Why did they change the name from Rapunzel? Probably because you can’t copyright “Rapunzel” as a title. Look at any rack of kids DVDs and you’ll see rows of cheap cartoon take-offs on other fairy tale-based Disney. It’s hard to think anyone gets ‘passed off’ by a £1.95 crudely drawn Beauty & The Beast animation sitting next to the real one at £12.95, but maybe so. Anyway, I thought of it as Rapunzel, and so did the kids, talking about it afterwards.
I laughed out loud many times. The exciting bits were genuinely exciting.
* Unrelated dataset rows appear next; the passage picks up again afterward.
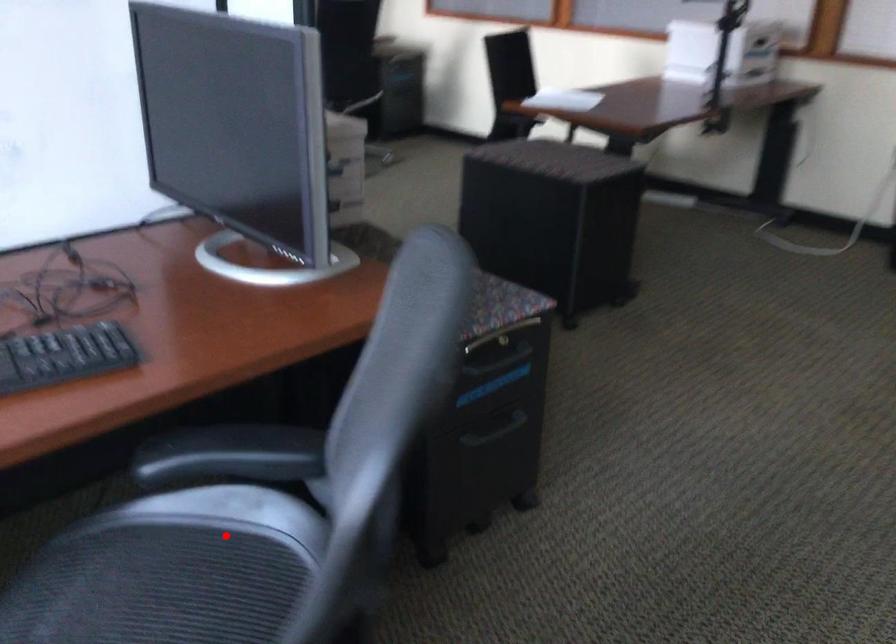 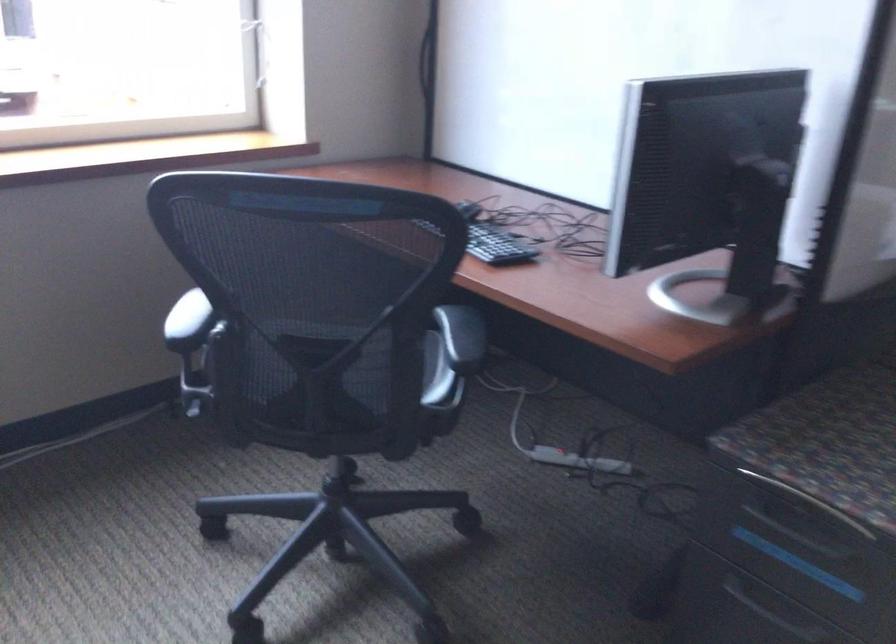 Question: I am providing you with two images of the same scene from different viewpoints. A red point is shown in image1. For the corresponding object point in image2, is it positioned nearer or farther from the camera?

Choices:
 (A) Nearer
 (B) Farther

Answer: (B) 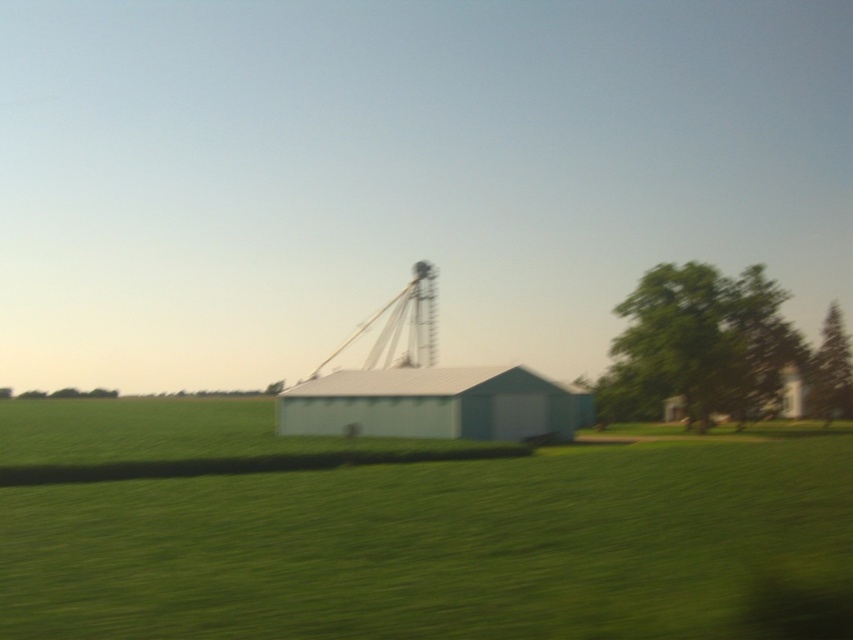 Which of these two, green grass at center or white corrugated metal barn at center, stands taller?

green grass at center is taller.

What do you see at coordinates (450, 547) in the screenshot?
I see `green grass at center` at bounding box center [450, 547].

Does point (463, 600) lie behind point (480, 385)?

No, it is in front of (480, 385).

What are the coordinates of `green grass at center` in the screenshot? It's located at pos(450,547).

Which is below, green leafy tree at right or white corrugated metal barn at center?

Result: white corrugated metal barn at center is lower down.

Does point (668, 310) lie in front of point (427, 433)?

No, (668, 310) is further to viewer.

At what (x,y) coordinates should I click in order to perform the action: click on green leafy tree at right. Please return your answer as a coordinate pair (x, y). Looking at the image, I should click on (698, 346).

Does green grass at center have a lesser height compared to green textured tree at right?

Yes.

Who is taller, green grass at center or green textured tree at right?

With more height is green textured tree at right.

Which is behind, point (563, 504) or point (833, 390)?

The point (833, 390) is more distant.

I want to click on green grass at center, so click(x=450, y=547). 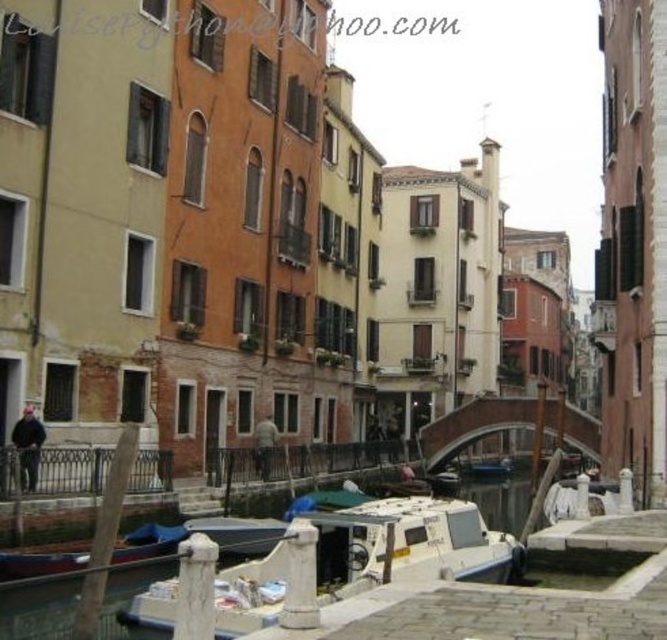 Is point (408, 548) positioned in front of point (466, 467)?

Yes, point (408, 548) is in front of point (466, 467).

Is white matte boat at center to the right of white plastic boat at center from the viewer's perspective?

No, white matte boat at center is not to the right of white plastic boat at center.

At what (x,y) coordinates should I click in order to perform the action: click on white matte boat at center. Please return your answer as a coordinate pair (x, y). Looking at the image, I should click on (410, 544). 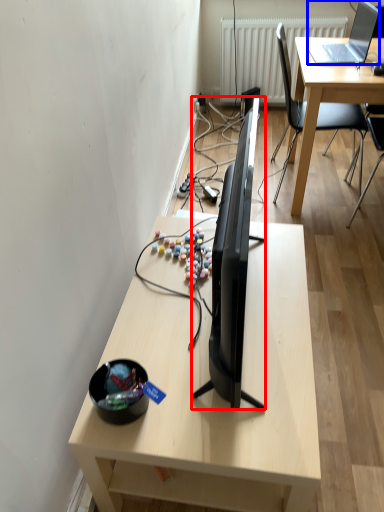 Question: Among these objects, which one is farthest to the camera, television (highlighted by a red box) or laptop (highlighted by a blue box)?

Choices:
 (A) television
 (B) laptop

Answer: (B) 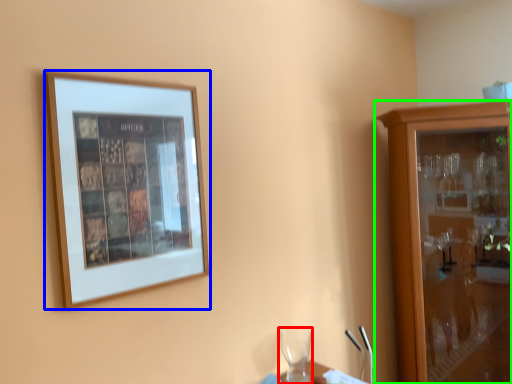 Question: Estimate the real-world distances between objects in this image. Which object is closer to wine glass (highlighted by a red box), picture frame (highlighted by a blue box) or cabinetry (highlighted by a green box)?

Choices:
 (A) picture frame
 (B) cabinetry

Answer: (B) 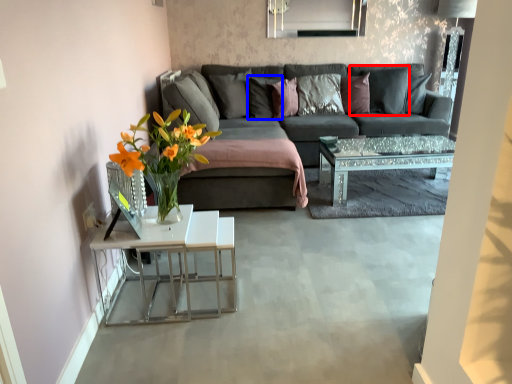 Question: Which point is closer to the camera, pillow (highlighted by a red box) or pillow (highlighted by a blue box)?

Choices:
 (A) pillow
 (B) pillow

Answer: (A) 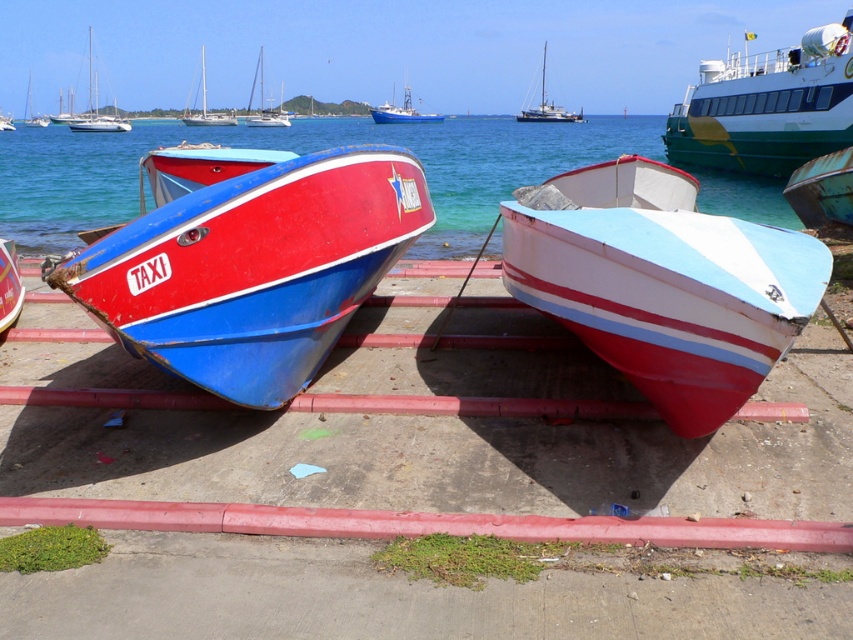 Question: Is white matte boat at center below green glossy ferry at upper right?

Choices:
 (A) no
 (B) yes

Answer: (B)

Question: Which is nearer to the blue glossy boat at center?

Choices:
 (A) green glossy ferry at upper right
 (B) red matte taxi boat at left

Answer: (B)

Question: Is clear blue water at center bigger than rusty metal boat at right?

Choices:
 (A) no
 (B) yes

Answer: (B)

Question: Can you confirm if white matte boat at center is smaller than rusty metal boat at right?

Choices:
 (A) no
 (B) yes

Answer: (A)

Question: Among these objects, which one is farthest from the camera?

Choices:
 (A) white matte boat at center
 (B) smooth concrete dock at center
 (C) green glossy ferry at upper right

Answer: (C)

Question: Which point is farther from the camera taking this photo?

Choices:
 (A) (773, 92)
 (B) (461, 186)
 (C) (263, 122)
 (D) (9, 276)

Answer: (C) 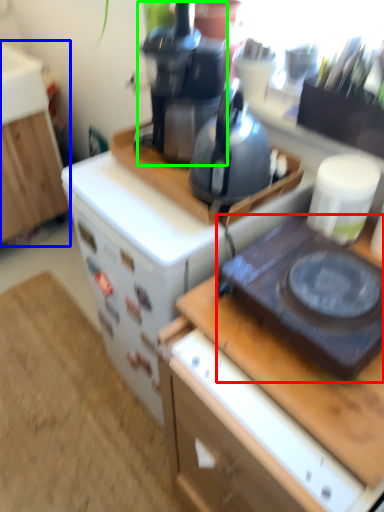 Question: Which object is the closest to the gas stove (highlighted by a red box)? Choose among these: cabinetry (highlighted by a blue box) or coffeepot (highlighted by a green box).

Choices:
 (A) cabinetry
 (B) coffeepot

Answer: (B) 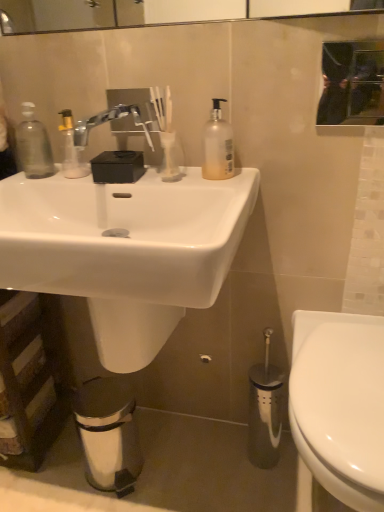 I want to click on free region under white glossy sink at center (from a real-world perspective), so click(160, 463). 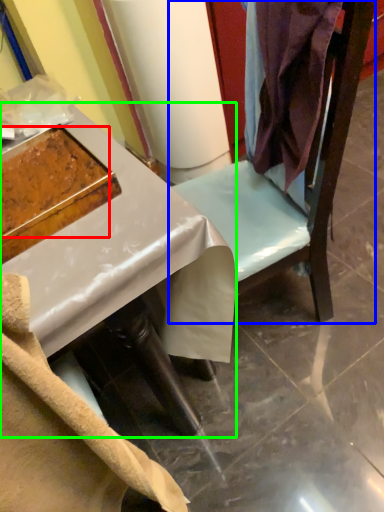 Question: Based on their relative distances, which object is nearer to food (highlighted by a red box)? Choose from furniture (highlighted by a blue box) and desk (highlighted by a green box).

Choices:
 (A) furniture
 (B) desk

Answer: (B) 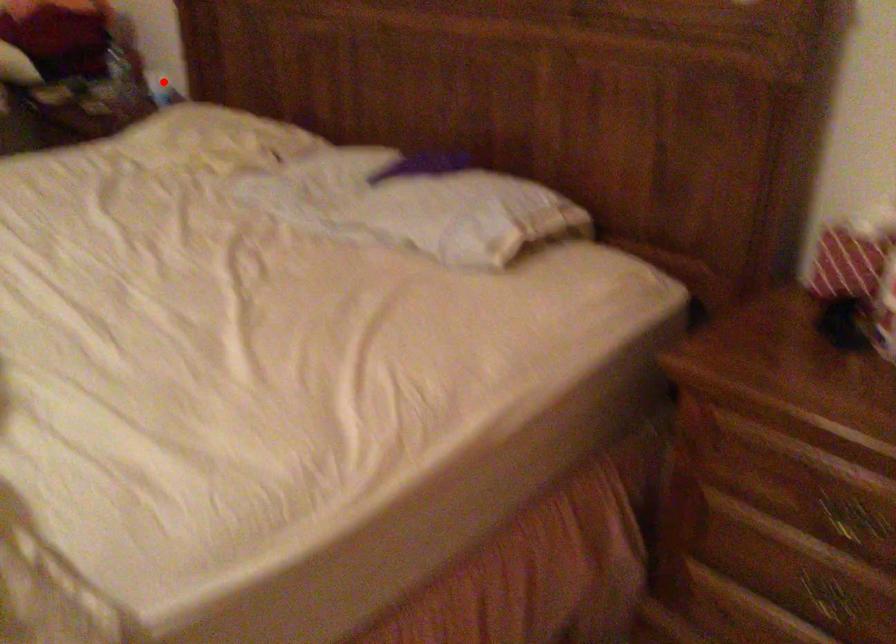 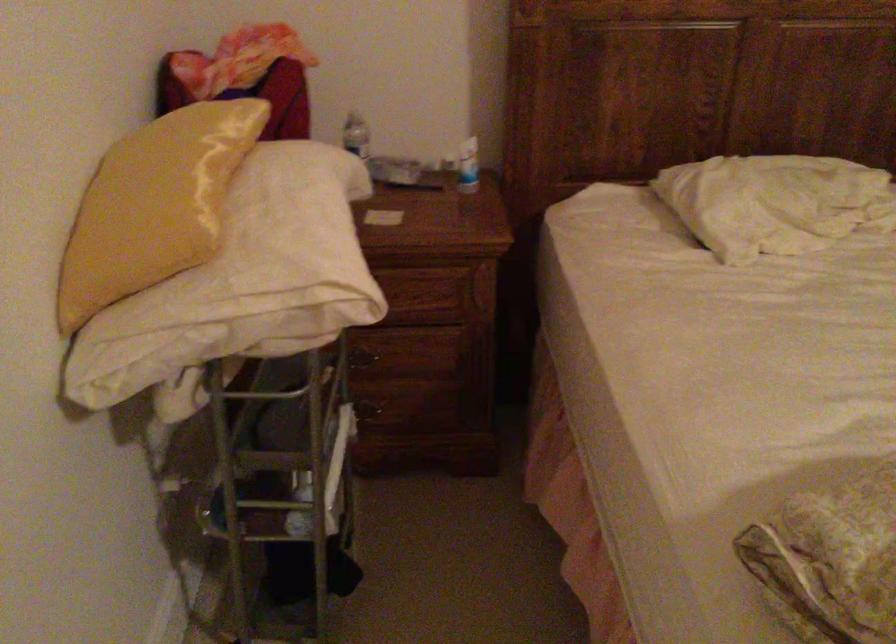 Find the pixel in the second image that matches the highlighted location in the first image.

(468, 166) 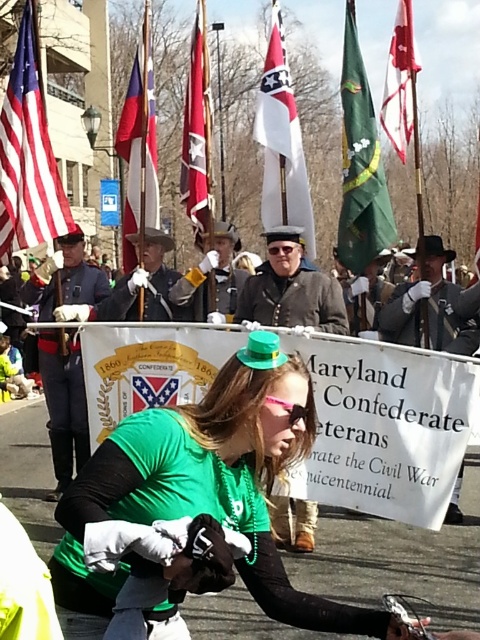 Question: Which point is closer to the camera taking this photo?

Choices:
 (A) (352, 38)
 (B) (410, 40)
 (C) (277, 168)
 (D) (402, 304)

Answer: (B)

Question: Is green fabric flag at center to the right of red fabric flag at center from the viewer's perspective?

Choices:
 (A) no
 (B) yes

Answer: (A)

Question: Which point is farther to the camera?

Choices:
 (A) tap(202, 93)
 (B) tap(31, 138)
 (C) tap(300, 272)

Answer: (A)

Question: Does green matte hat at center have a lesser width compared to white matte flag at center?

Choices:
 (A) no
 (B) yes

Answer: (A)

Question: Among these points, which one is nearest to the camera?

Choices:
 (A) click(34, 76)
 (B) click(173, 524)
 (C) click(238, 300)
 (D) click(180, 184)

Answer: (B)

Question: Can you confirm if shiny blue uniform at center is positioned to the right of red fabric flag at upper right?

Choices:
 (A) yes
 (B) no

Answer: (B) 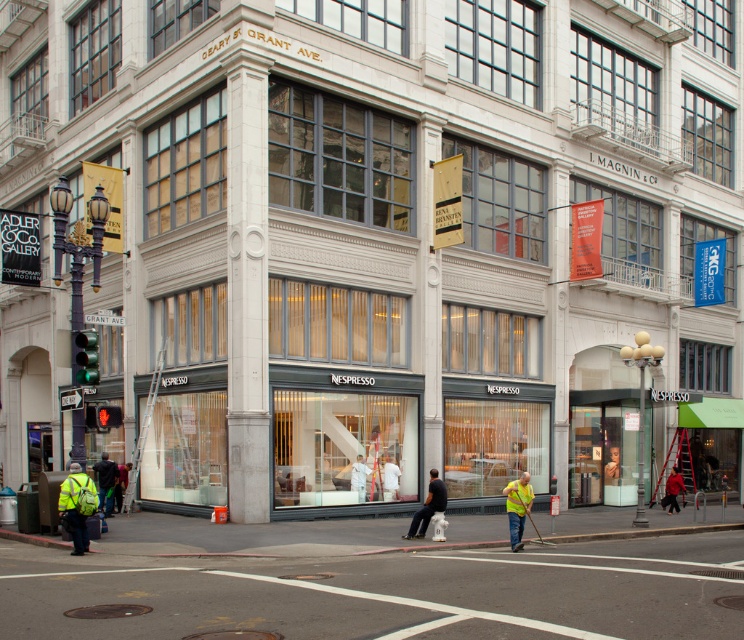 You are standing at the corner of Geary Street and Grant Avenue. You need to cross the street to reach the Nespresso store. Is the smooth asphalt road at center directly in front of you or to your side?

The smooth asphalt road at center is located at point coordinates, so it is directly in front of you. You should proceed carefully across the smooth asphalt road at center to reach the Nespresso store.

You are standing at the corner of Geary Street and Grant Avenue, looking at the Nespresso store. There are two points marked on the building facade. Which point, point (420, 516) or point (670, 502), is closer to you?

Point (420, 516) is closer to the viewer than point (670, 502). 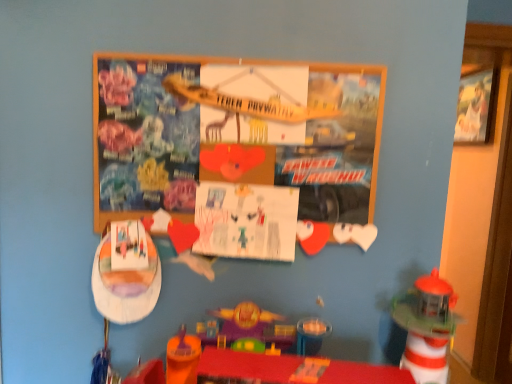 Question: Would you say white paper at center is part of wooden bulletin board at center's contents?

Choices:
 (A) no
 (B) yes

Answer: (B)

Question: Is wooden bulletin board at center completely or partially outside of white paper at center?

Choices:
 (A) yes
 (B) no

Answer: (A)

Question: Considering the relative sizes of wooden bulletin board at center and white paper at center in the image provided, is wooden bulletin board at center taller than white paper at center?

Choices:
 (A) no
 (B) yes

Answer: (B)

Question: Does wooden bulletin board at center have a greater width compared to white paper at center?

Choices:
 (A) no
 (B) yes

Answer: (B)

Question: Considering the relative sizes of wooden bulletin board at center and white paper at center in the image provided, is wooden bulletin board at center bigger than white paper at center?

Choices:
 (A) no
 (B) yes

Answer: (B)

Question: Considering the positions of point (115, 292) and point (470, 104), is point (115, 292) closer or farther from the camera than point (470, 104)?

Choices:
 (A) closer
 (B) farther

Answer: (A)

Question: Is wooden boat at lower left, the 2th toy from the right, wider or thinner than wooden picture frame at upper right?

Choices:
 (A) wide
 (B) thin

Answer: (B)

Question: Considering the positions of wooden boat at lower left, the 2th toy from the right, and wooden picture frame at upper right in the image, is wooden boat at lower left, the 2th toy from the right, bigger or smaller than wooden picture frame at upper right?

Choices:
 (A) big
 (B) small

Answer: (B)

Question: Based on their positions, is wooden boat at lower left, the first toy when ordered from left to right, located to the left or right of wooden picture frame at upper right?

Choices:
 (A) left
 (B) right

Answer: (A)

Question: Considering their positions, is wooden boat at lower left, the 2th toy from the right, located in front of or behind wooden bulletin board at center?

Choices:
 (A) front
 (B) behind

Answer: (B)

Question: Based on their positions, is wooden boat at lower left, the 2th toy from the right, located to the left or right of wooden bulletin board at center?

Choices:
 (A) left
 (B) right

Answer: (A)

Question: Is point (137, 279) positioned closer to the camera than point (296, 74)?

Choices:
 (A) farther
 (B) closer

Answer: (A)

Question: From a real-world perspective, is wooden boat at lower left, the 2th toy from the right, above or below wooden bulletin board at center?

Choices:
 (A) above
 (B) below

Answer: (B)

Question: Considering the positions of wooden boat at lower left, the first toy when ordered from left to right, and translucent plastic lighthouse at lower right, the 2th toy positioned from the left, in the image, is wooden boat at lower left, the first toy when ordered from left to right, taller or shorter than translucent plastic lighthouse at lower right, the 2th toy positioned from the left,?

Choices:
 (A) tall
 (B) short

Answer: (B)

Question: Is wooden boat at lower left, the 2th toy from the right, wider or thinner than translucent plastic lighthouse at lower right, placed as the 1th toy when sorted from right to left?

Choices:
 (A) thin
 (B) wide

Answer: (A) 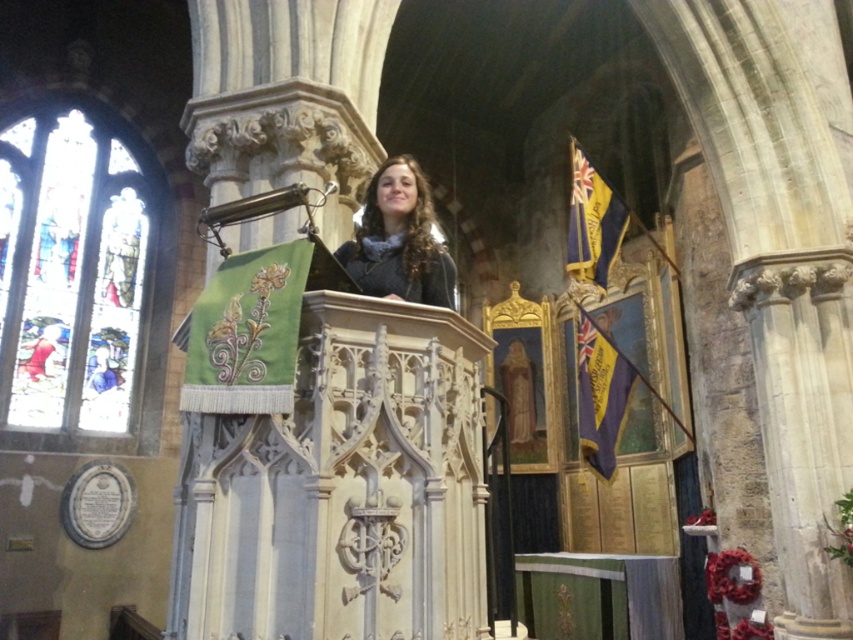 Does stained glass window at left have a greater width compared to gray wool scarf at center?

Yes, stained glass window at left is wider than gray wool scarf at center.

Who is more forward, (44, 268) or (439, 262)?

Point (439, 262)

Between point (53, 228) and point (405, 272), which one is positioned behind?

Positioned behind is point (53, 228).

The height and width of the screenshot is (640, 853). In order to click on stained glass window at left in this screenshot , I will do coord(68,273).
Maximus the horse is an all-time great Disney character, Dan Fogelman’s story is superb (Rapunzel is a story that needs fleshing out).
I had doubts about teentalk dialogue: the hero feeling things were ‘a downer’, and ‘being freaked out’, let alone the Wicked Witch / Would-be Mother saying ‘Enough already.’ Are they suggesting the domineering mother figure is Jewish? Perish the thought! These expressions are well-enough established so as not to sound like Austin Powers in ten years time (Groovy, baby). But I don’t think Snow White, or Peter Pan or Lady & The Tramp allowed themselves to move that far from neutrality of style. Neutrality bestows longetivity.
One thing I’m certain of. Disneyworld will be adding “Rapunzel burning lanterns” to its firework display every night, and we’ll have to buy the lanterns for the kids.As soon as we came out, the kids were trying to work out how they’d make the Rapunzel doll with pull-out hair (like the hairdressing ones), but were concerned about how you could cut it and make it go brown. Merchandising is built into these movies. The wonderful chase sequence through the collapsing wooden mine workings made me think, ‘Ah! That’s the ride!’ Though simpler would be the “lift” effect ride based on Rapunzel’s tower.
My standard test for kids films is “Would I watch it anyway?” Yes. It’s a film I’d gladly see without kids in tow. A great Disney movie. The best Disney movie is always the one saw you at the right age. That’s subjective. Objectively, this is a contender.